■ **YOUR INSTRUCTIONS**:
Beginning with the first entry, restate the data word for word and leave out the images.

■ **GIVEN DATA**:
______________________________

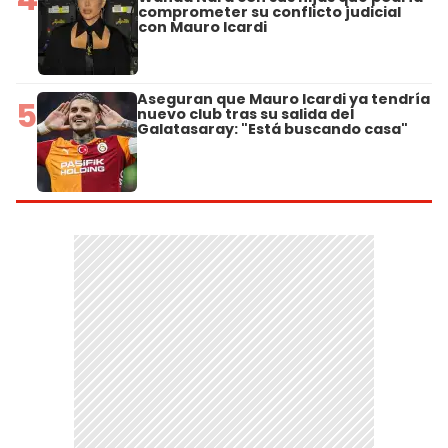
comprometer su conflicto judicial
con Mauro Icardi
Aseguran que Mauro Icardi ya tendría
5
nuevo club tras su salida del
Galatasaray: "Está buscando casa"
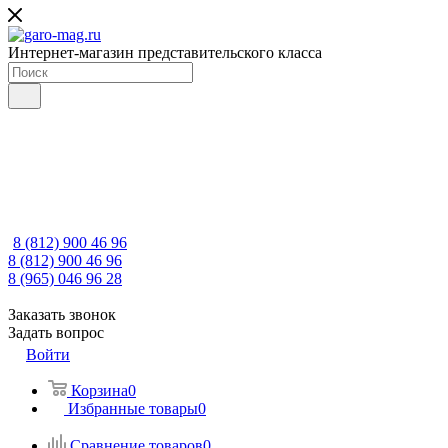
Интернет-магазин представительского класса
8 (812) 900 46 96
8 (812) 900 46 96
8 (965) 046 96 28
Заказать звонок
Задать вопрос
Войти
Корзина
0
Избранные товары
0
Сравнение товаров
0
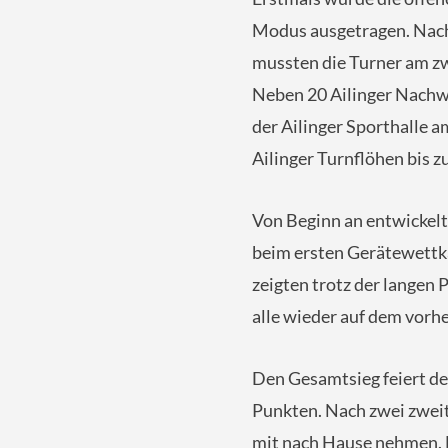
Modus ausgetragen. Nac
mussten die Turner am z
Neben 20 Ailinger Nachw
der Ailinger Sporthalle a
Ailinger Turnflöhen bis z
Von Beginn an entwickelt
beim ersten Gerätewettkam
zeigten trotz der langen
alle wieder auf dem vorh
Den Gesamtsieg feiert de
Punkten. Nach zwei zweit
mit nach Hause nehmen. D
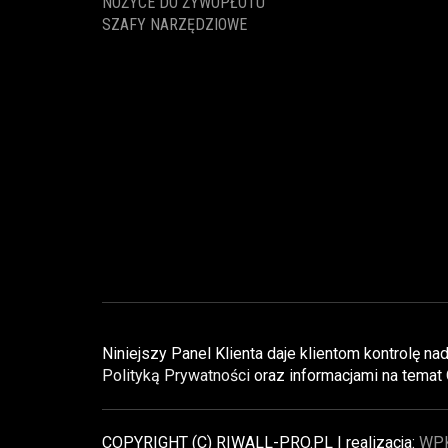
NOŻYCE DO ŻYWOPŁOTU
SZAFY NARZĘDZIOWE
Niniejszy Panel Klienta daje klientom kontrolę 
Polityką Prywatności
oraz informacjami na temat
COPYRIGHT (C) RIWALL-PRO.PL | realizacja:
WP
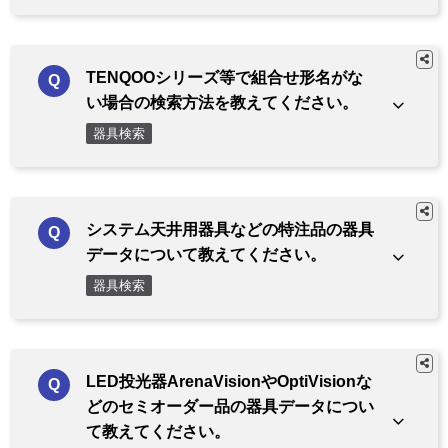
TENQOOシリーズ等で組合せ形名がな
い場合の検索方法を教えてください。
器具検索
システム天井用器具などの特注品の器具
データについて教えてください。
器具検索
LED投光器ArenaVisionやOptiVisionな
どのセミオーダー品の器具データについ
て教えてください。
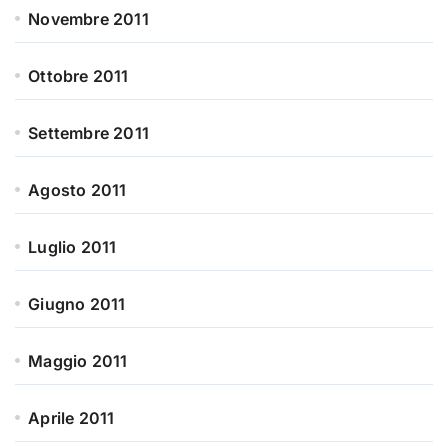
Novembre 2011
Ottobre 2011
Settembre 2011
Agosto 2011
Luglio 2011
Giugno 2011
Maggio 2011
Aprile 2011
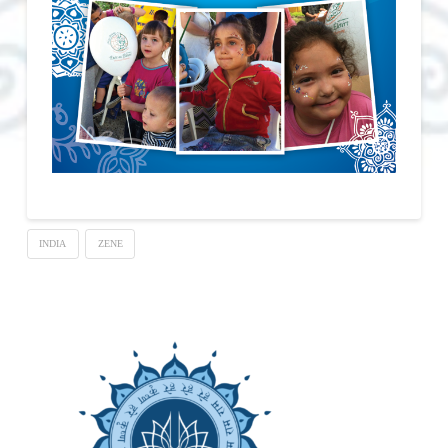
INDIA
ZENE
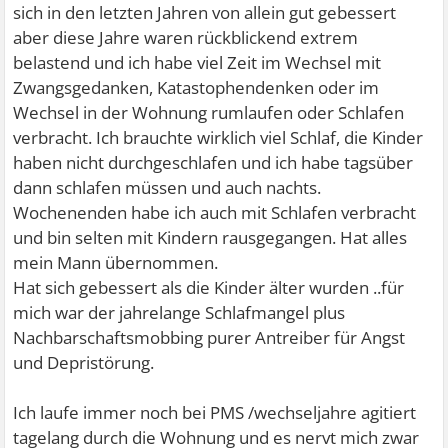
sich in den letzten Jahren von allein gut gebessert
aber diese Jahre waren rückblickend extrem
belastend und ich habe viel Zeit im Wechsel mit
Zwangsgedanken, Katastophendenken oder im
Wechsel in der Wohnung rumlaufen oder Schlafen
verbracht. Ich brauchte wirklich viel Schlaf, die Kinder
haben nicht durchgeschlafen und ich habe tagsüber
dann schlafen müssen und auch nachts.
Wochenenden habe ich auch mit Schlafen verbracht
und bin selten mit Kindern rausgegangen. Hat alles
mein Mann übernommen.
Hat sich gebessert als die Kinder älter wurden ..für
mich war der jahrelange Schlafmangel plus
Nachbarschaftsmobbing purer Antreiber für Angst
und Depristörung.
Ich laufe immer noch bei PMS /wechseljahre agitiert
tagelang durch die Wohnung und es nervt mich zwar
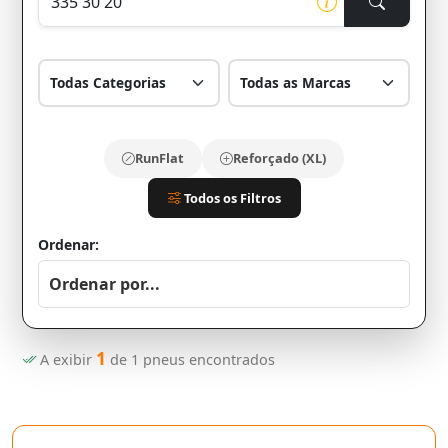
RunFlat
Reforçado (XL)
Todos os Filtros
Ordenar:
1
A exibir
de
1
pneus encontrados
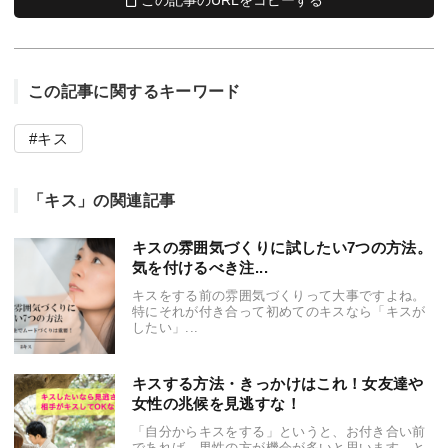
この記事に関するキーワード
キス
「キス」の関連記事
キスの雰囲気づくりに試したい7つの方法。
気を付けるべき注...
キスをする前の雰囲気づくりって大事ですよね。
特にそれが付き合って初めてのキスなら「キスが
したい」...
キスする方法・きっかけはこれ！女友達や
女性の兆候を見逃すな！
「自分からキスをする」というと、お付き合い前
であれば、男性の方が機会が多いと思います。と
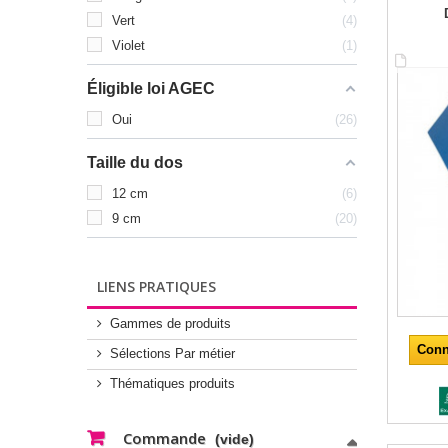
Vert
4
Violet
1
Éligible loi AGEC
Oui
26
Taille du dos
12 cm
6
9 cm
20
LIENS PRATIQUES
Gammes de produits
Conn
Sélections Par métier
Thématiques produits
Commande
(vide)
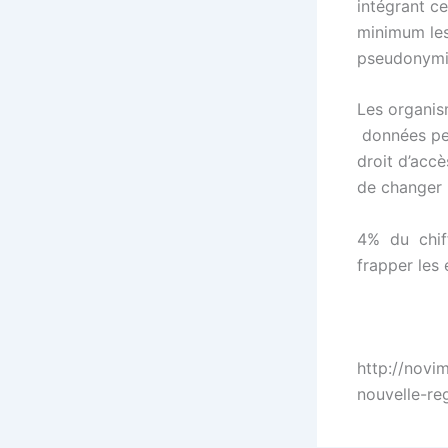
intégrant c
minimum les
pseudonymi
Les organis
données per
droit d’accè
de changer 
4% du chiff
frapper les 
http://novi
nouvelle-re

______________________________

■ **ANSWER TO THE EXERCISE**:
comprometer su conflicto judicial
con Mauro Icardi
Aseguran que Mauro Icardi ya tendría
5
nuevo club tras su salida del
Galatasaray: "Está buscando casa"
Интернет-магазин представительского класса
8 (812) 900 46 96
8 (812) 900 46 96
8 (965) 046 96 28
Заказать звонок
Задать вопрос
Войти
Корзина
0
Избранные товары
0
Сравнение товаров
0
Modus ausgetragen. Nac
mussten die Turner am z
Neben 20 Ailinger Nachw
der Ailinger Sporthalle a
Ailinger Turnflöhen bis z
Von Beginn an entwickelt
beim ersten Gerätewettkam
zeigten trotz der langen
alle wieder auf dem vorh
Den Gesamtsieg feiert de
Punkten. Nach zwei zweit
mit nach Hause nehmen. D
NOŻYCE DO ŻYWOPŁOTU
SZAFY NARZĘDZIOWE
Niniejszy Panel Klienta daje klientom kontrolę 
Polityką Prywatności
oraz informacjami na temat
COPYRIGHT (C) RIWALL-PRO.PL | realizacja:
WP
TENQOOシリーズ等で組合せ形名がな
い場合の検索方法を教えてください。
器具検索
システム天井用器具などの特注品の器具
データについて教えてください。
器具検索
LED投光器ArenaVisionやOptiVisionな
どのセミオーダー品の器具データについ
て教えてください。
Novembre 2011
Ottobre 2011
Settembre 2011
Agosto 2011
Luglio 2011
Giugno 2011
Maggio 2011
Aprile 2011
INDIA
ZENE
sich in den letzten Jahren von allein gut gebessert
aber diese Jahre waren rückblickend extrem
belastend und ich habe viel Zeit im Wechsel mit
Zwangsgedanken, Katastophendenken oder im
Wechsel in der Wohnung rumlaufen oder Schlafen
verbracht. Ich brauchte wirklich viel Schlaf, die Kinder
haben nicht durchgeschlafen und ich habe tagsüber
dann schlafen müssen und auch nachts.
Wochenenden habe ich auch mit Schlafen verbracht
und bin selten mit Kindern rausgegangen. Hat alles
mein Mann übernommen.
Hat sich gebessert als die Kinder älter wurden ..für
mich war der jahrelange Schlafmangel plus
Nachbarschaftsmobbing purer Antreiber für Angst
und Depristörung.
Ich laufe immer noch bei PMS /wechseljahre agitiert
tagelang durch die Wohnung und es nervt mich zwar
RunFlat
Reforçado (XL)
Todos os Filtros
Ordenar:
1
A exibir
de
1
pneus encontrados
この記事に関するキーワード
キス
「キス」の関連記事
キスの雰囲気づくりに試したい7つの方法。
気を付けるべき注...
キスをする前の雰囲気づくりって大事ですよね。
特にそれが付き合って初めてのキスなら「キスが
したい」...
キスする方法・きっかけはこれ！女友達や
女性の兆候を見逃すな！
「自分からキスをする」というと、お付き合い前
であれば、男性の方が機会が多いと思います。と
Vert
4
Violet
1
Éligible loi AGEC
Oui
26
Taille du dos
12 cm
6
9 cm
20
LIENS PRATIQUES
Gammes de produits
Conn
Sélections Par métier
Thématiques produits
Commande
(vide)
intégrant c
minimum les
pseudonymi
Les organis
données per
droit d’accè
de changer 
4% du chiff
frapper les 
http://novi
nouvelle-re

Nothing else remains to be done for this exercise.